Center column 3rd paragraph down:

Source:
http://memory.loc.gov/cgi-bin/ampage?collId=llcg&fileName=071/llcg071.db&recNum=2
>! you have to turn to page 1291 !>

Bingham states: I find no fault with the introductory clause [S 61 Bill],
which is simply declaratory of what is written in the Constitution, that every human being born within the
jurisdiction of the United States of parents not owing allegiance to any foreign sovereignty is, in the language
of your Constitution itself, a natural born citizen… . . –
John Bingham, framer of the 14 amendment in the United States House on March 9, 1866”

Charles Pinckney
Signer of the United States Constitution, Governor of South
Carolina. Senator and a member of the House of Representatives.
“Therefore, we can say with confidence that a natural-born
citizen of the United States means those persons born whose father the United States already has an established
jurisdiction over, i.e., born to father’s who are
themselves citizens of the United States.”
(I have more if you would like.)

"The person just has to be a citizen at birth. For example, a child born of a single US citizen mother, and
foreign father, born abroad inherits his mother's
citizenship, making him a natural born citizen and eligible for president."

Not so.

1952 The Immigration and Nationality Act of June 27, 1952, 66 Stat. 163, 235, 8 U.S. Code Section 1401 (b).

"Section 301. (a) The following shall be nationals and citizens of the United States at birth:

"(1) a person born in the United States, and subject to the jurisdiction thereof;

"(7) a person born outside the geographical limits of the United States and its outlying possessions of parents one
of whom is an alien, and the other a citizen of the United States, who prior to the birth of such person, was
physically present in the United States or its outlying possessions for a period or periods totaling not less than
ten years, at least five of which were after attaining the age of fourteen years.

Since Ms. Dunham was only 18 at the time that means she Does NOT transfer citizenship to Mr. Obama.
http://www.aca.ch/joomla/index.php?option=com_content&task=view&id=366&Itemid=44

"Farah, as usual, shows his immense stupidity."
Or perhaps you are unaware of the facts because you are wrong on both counts.

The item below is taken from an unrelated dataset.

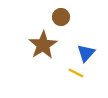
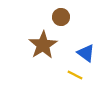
blue triangle: rotated 36 degrees counterclockwise
yellow line: moved 1 px left, 2 px down
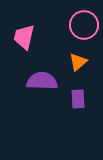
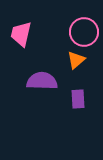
pink circle: moved 7 px down
pink trapezoid: moved 3 px left, 3 px up
orange triangle: moved 2 px left, 2 px up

37 posted on 08/10/2010 12:27:00 AM PDT by DaveTesla (You can fool some of the people some of the time......)
[ Post Reply | Private Reply | To 32 | View Replies ]


To: DaveTesla
Not according to a framer of the Constitution.

Framers are not infallible, and the opinions they express on the floor of Congress carry no legal weight.

On the other hand, every single SCOTUS decision that touched on the matter (not to mention the body of English common law, which is the basis of our own legal system) supports the notion that native born and natural born citizenship are synonymous.

If having two US citizen parents is an eligibility requirement, why is it that no one objected to the candidacy of Sipro Agnew? Or Chester Arther? Why is it no one ever inquired into the citizenship status of the parents of a single native-born presidential candidate in the entire history of the United States?